Ay gelgit basıncından sorumludur
Ay’ın astronomik ve fiziksel olarak birincil sorumluluğu, Dünya’daki gelgit hareketinin sürdürülmesidir. Ay’ın dünyamızın çevresini dolaşırken aldığı sürekli sarmal desen, okyanusların sularını, yüksek ve düşük gelgitler arasındaki küçük bir değişiklikten (belki bir metreden daha az) onlarca veya düzinelerce önemli bir aralığa kadar değişebilen sabit bir dalgalanma içinde çeker. Liverpool Üniversitesi Ulusal Gelgit ve Deniz Seviyesi Tesisine göre metre cinsinden .
Dünya’nın yerçekimi Ay’ı sabit bir yörüngeye kilitlerken, Ay’ın rekabet halindeki yerçekimi kuvveti, okyanus ve deniz sularını kendi çekimine doğru çeker ve yüksek gelgitler arasında yaklaşık 12,5 saatlik bir toplam döngüde ileri geri dalgalanır.
Ay Dünya’ya çarpacak olsaydı, hemen fark edilecek ilk değişiklik, gelgit programlarının ve yükselişinin muazzam değişimidir. Kurzgesagt, Ay’ın – Dünya’ya çarpabilirse – yörüngede dönmeye devam edeceğini ve gezegene ulaşana kadar daha küçük devreler oluşturacağını bildiriyor.

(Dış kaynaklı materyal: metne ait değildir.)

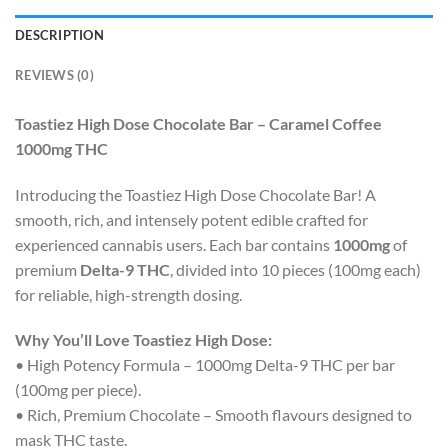
DESCRIPTION
REVIEWS (0)
Toastiez High Dose Chocolate Bar – Caramel Coffee
1000mg THC
Introducing the Toastiez High Dose Chocolate Bar! A
smooth, rich, and intensely potent edible crafted for
experienced cannabis users. Each bar contains
1000mg
of
premium
Delta-9 THC
, divided into 10 pieces (100mg each)
for reliable, high-strength dosing.
Why You’ll Love Toastiez High Dose:
• High Potency Formula – 1000mg Delta-9 THC per bar
(100mg per piece).
• Rich, Premium Chocolate – Smooth flavours designed to
mask THC taste.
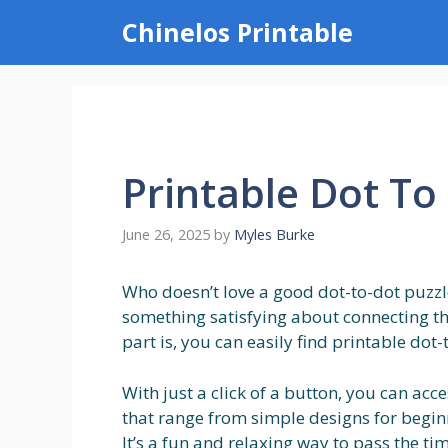
Skip
Chinelos Printable
to
content
Printable Dot To
June 26, 2025
by
Myles Burke
Who doesn’t love a good dot-to-dot puzzle?
something satisfying about connecting the
part is, you can easily find printable dot-
With just a click of a button, you can acc
that range from simple designs for beginn
It’s a fun and relaxing way to pass the t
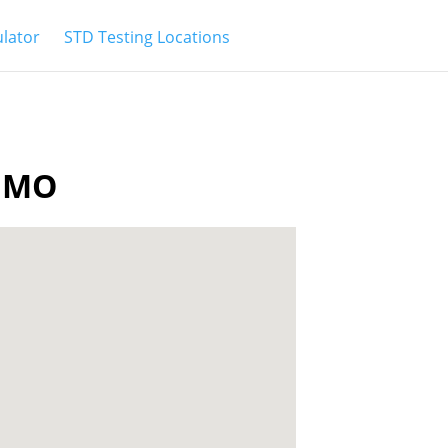
ulator
STD Testing Locations
a MO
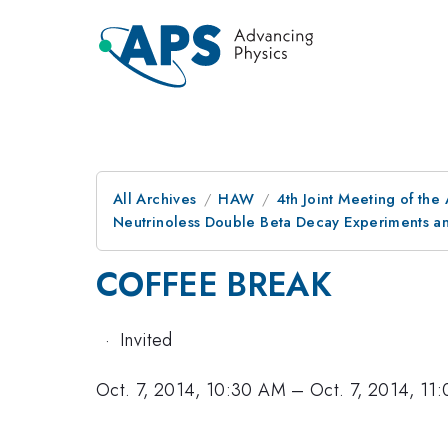
All Archives
HAW
4th Joint Meeting of the
Neutrinoless Double Beta Decay Experiments a
COFFEE BREAK
·
Invited
Oct. 7, 2014, 10:30 AM
–
Oct. 7, 2014, 11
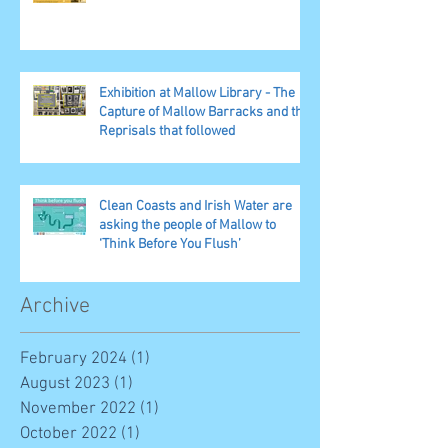
Exhibition at Mallow Library - The
Capture of Mallow Barracks and the
Reprisals that followed
Clean Coasts and Irish Water are
asking the people of Mallow to
‘Think Before You Flush’
Archive
February 2024
(1)
1 post
August 2023
(1)
1 post
November 2022
(1)
1 post
October 2022
(1)
1 post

Bu, Ay yaklaşmaya devam ettikçe büyük bir gelgit momentumuyla sonuçlanacaktı. Sonunda, gelgit suları, bir tür komedi, kozmik alay hareketiyle (Kurzgesagt aracılığıyla) tekrar dışarı akmadan önce yüzlerce fit yüksekliğinde tsunamiler şeklinde karaya akın edecekti. Tüm bunlar, tuzlu su, gelgit gerileme dönemlerinde bile ekinleri, toprağı ve akiferleri yok edeceğinden, araziyi çorak bırakacaktı.
Bir ay çarpışması, önceki yok olma olaylarına benzer koşullar yaratacaktır
Ay, ister fiziksel olarak Dünya’ya çarpmayı başarmış, ister sonunda bir halka olarak yörüngeye yerleşen daha küçük parçalara ayrılıp parçalanmış olsun, Dünya, eninde sonunda, bilim adamlarının tarihteki en önemli kitlesel yok oluş olaylarından birine atfettikleri koşullara benzer koşullar yaşayacaktı. gezegen. Fosil olarak kristalize olan birçok kitlesel yok oluş olmasına rağmen ( Amerikan Doğa Tarihi Müzesi aracılığıyla ), Kretase-Tersiyer nesli (KT nesli) hakkında en çok konuşulanı ve esasen araştırmacılar için ilginç olanı.
65 milyon yıl önce, bir şey Dünya’nın ikliminin dramatik bir şekilde değişmesine neden oldu ve bu, manzarayı gezegenin birikmiş bitki ve hayvan yaşamı için elverişsiz hale getirdi . Araştırmacılar bir dizi olasılığı araştırdı, ancak belki de en muhtemel olanı, atmosfere ve düşük Dünya yörüngesine uçarak hesaplanamaz miktarda enkaz gönderen devasa bir asteroidin etkisidir.
Bu enkaz bulutu güneşi kararttı ve mevcut ekosistemin kendini destekleme yeteneğini önemli ölçüde değiştirdi. Ek olarak, volkanik aktivite çarpışmadan sonra yeniden başlamış gibi görünüyor ve üçüncül yaşamı daha da tehdit ediyor.
Ay’dan gelen etki, sonsuz yıllar hatta on yıllar boyunca gökyüzünü silerken, eski volkanik Dünya’ya kesinlikle bir dönüş yaratacaktır. Böyle bir çarpışma, bildiğimiz şekliyle yaşamı sona erdirecek ve Dünya’yı bir kez daha başlamayı bekleyen ilkel bir duruma geri döndürecektir.